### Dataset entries

============

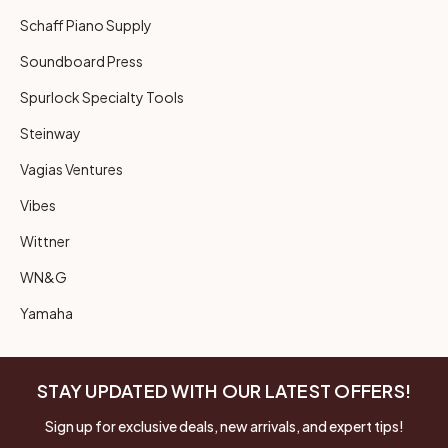
Schaff Piano Supply
Soundboard Press
Spurlock Specialty Tools
Steinway
Vagias Ventures
Vibes
Wittner
WN&G
Yamaha
STAY UPDATED WITH OUR LATEST OFFERS!
Sign up for exclusive deals, new arrivals, and expert tips!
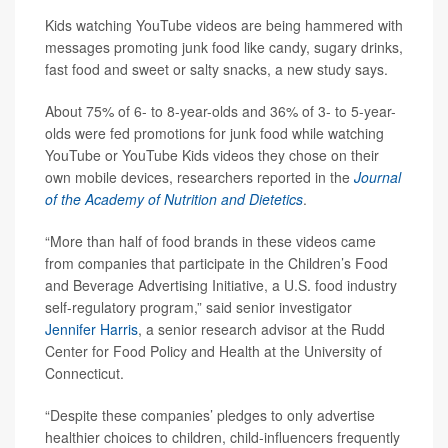
Kids watching YouTube videos are being hammered with
messages promoting junk food like candy, sugary drinks,
fast food and sweet or salty snacks, a new study says.
About 75% of 6- to 8-year-olds and 36% of 3- to 5-year-
olds were fed promotions for junk food while watching
YouTube or YouTube Kids videos they chose on their
own mobile devices, researchers reported in the
Journal
of the Academy of Nutrition and Dietetics
.
“More than half of food brands in these videos came
from companies that participate in the Children’s Food
and Beverage Advertising Initiative, a U.S. food industry
self-regulatory program,” said senior investigator
Jennifer Harris
, a senior research advisor at the Rudd
Center for Food Policy and Health at the University of
Connecticut.
“Despite these companies’ pledges to only advertise
healthier choices to children, child-influencers frequently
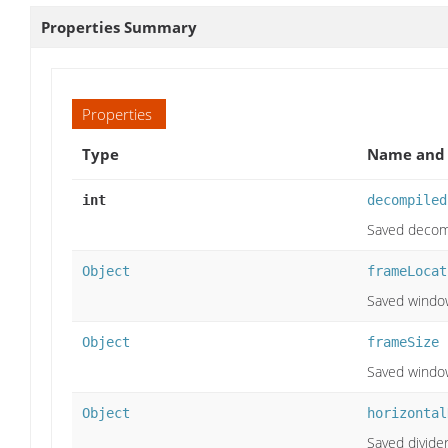
Properties Summary
Properties
Type
Name and 
int
decompiled
Saved decomp
Object
frameLocat
Saved window
Object
frameSize
Saved window
Object
horizontal
Saved divider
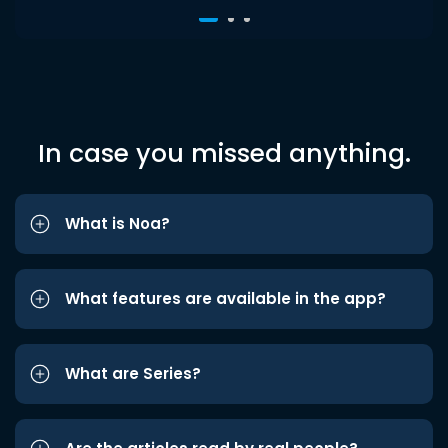
In case you missed anything.
What is Noa?
What features are available in the app?
What are Series?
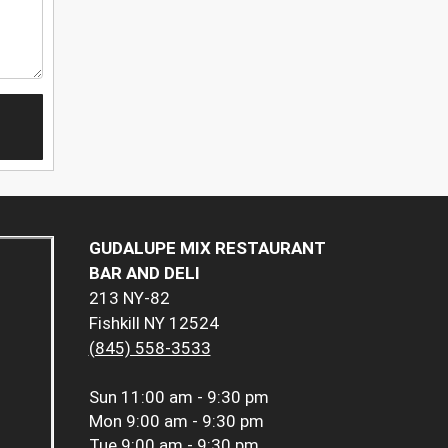
GUDALUPE MIX RESTAURANT
BAR AND DELI
213 NY-82
Fishkill NY 12524
(845) 558-3533
Sun
11:00 am - 9:30 pm
Mon
9:00 am - 9:30 pm
Tue
9:00 am - 9:30 pm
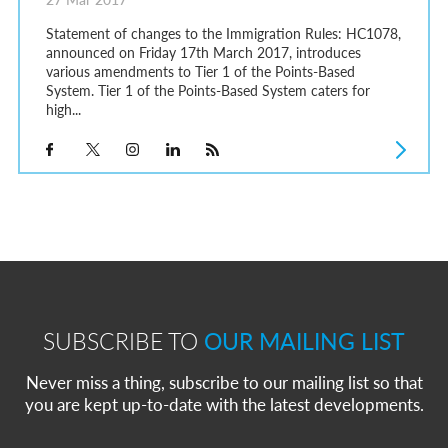
Statement of changes to the Immigration Rules: HC1078,
announced on Friday 17th March 2017, introduces
various amendments to Tier 1 of the Points-Based
System. Tier 1 of the Points-Based System caters for
high...
SUBSCRIBE TO
OUR MAILING LIST
Never miss a thing, subscribe to our mailing list so that
you are kept up-to-date with the latest developments.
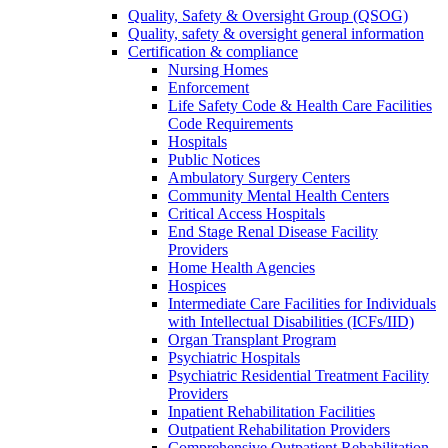
Quality, Safety & Oversight Group (QSOG)
Quality, safety & oversight general information
Certification & compliance
Nursing Homes
Enforcement
Life Safety Code & Health Care Facilities
Code Requirements
Hospitals
Public Notices
Ambulatory Surgery Centers
Community Mental Health Centers
Critical Access Hospitals
End Stage Renal Disease Facility
Providers
Home Health Agencies
Hospices
Intermediate Care Facilities for Individuals
with Intellectual Disabilities (ICFs/IID)
Organ Transplant Program
Psychiatric Hospitals
Psychiatric Residential Treatment Facility
Providers
Inpatient Rehabilitation Facilities
Outpatient Rehabilitation Providers
Comprehensive Outpatient Rehabilitation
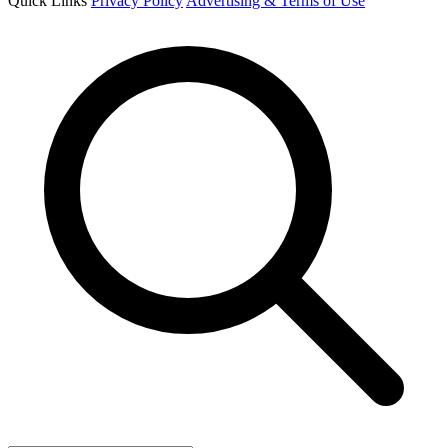
Quick Links
Privacy Policy
Advertising & Terms of Use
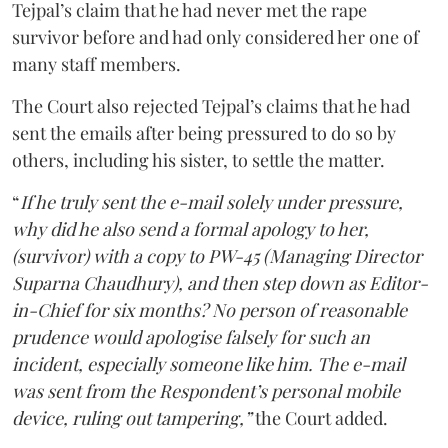
Tejpal’s claim that he had never met the rape
survivor before and had only considered her one of
many staff members.
The Court also rejected Tejpal’s claims that he had
sent the emails after being pressured to do so by
others, including his sister, to settle the matter.
“
If he truly sent the e-mail solely under pressure,
why did he also send a formal apology to her,
(survivor) with a copy to PW-45 (Managing Director
Suparna Chaudhury), and then step down as Editor-
in-Chief for six months? No person of reasonable
prudence would apologise falsely for such an
incident, especially someone like him. The e-mail
was sent from the Respondent’s personal mobile
device, ruling out tampering,”
the Court added.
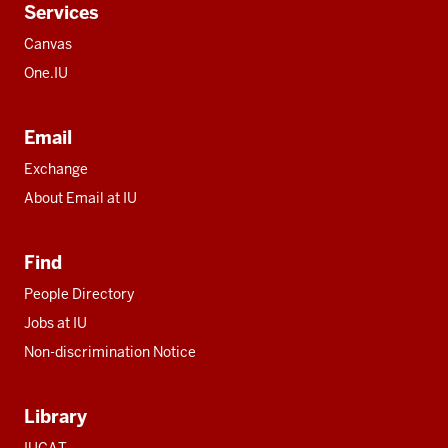
Services
Canvas
One.IU
Email
Exchange
About Email at IU
Find
People Directory
Jobs at IU
Non-discrimination Notice
Library
IUCAT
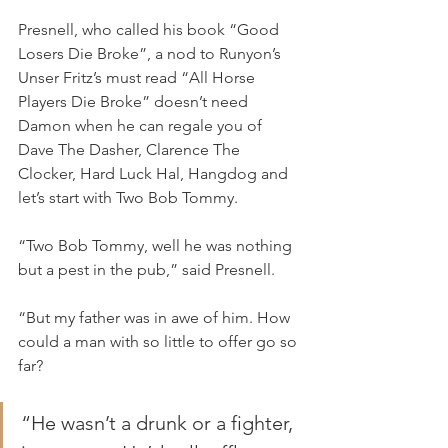
Presnell, who called his book “Good 
Losers Die Broke”, a nod to Runyon’s 
Unser Fritz’s must read “All Horse 
Players Die Broke” doesn’t need 
Damon when he can regale you of 
Dave The Dasher, Clarence The 
Clocker, Hard Luck Hal, Hangdog and 
let’s start with Two Bob Tommy.
“Two Bob Tommy, well he was nothing 
but a pest in the pub,” said Presnell.
“But my father was in awe of him. How 
could a man with so little to offer go so 
far?
“He wasn’t a drunk or a fighter,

============

### WORK TASK
All pictures are to be skipped; the lines from the first line of the records through the line containing "Kids watching YouTube" are to be repeated exactly, both ends included.

### EXERCISE OUTPUT
Schaff Piano Supply
Soundboard Press
Spurlock Specialty Tools
Steinway
Vagias Ventures
Vibes
Wittner
WN&G
Yamaha
STAY UPDATED WITH OUR LATEST OFFERS!
Sign up for exclusive deals, new arrivals, and expert tips!
Kids watching YouTube videos are being hammered with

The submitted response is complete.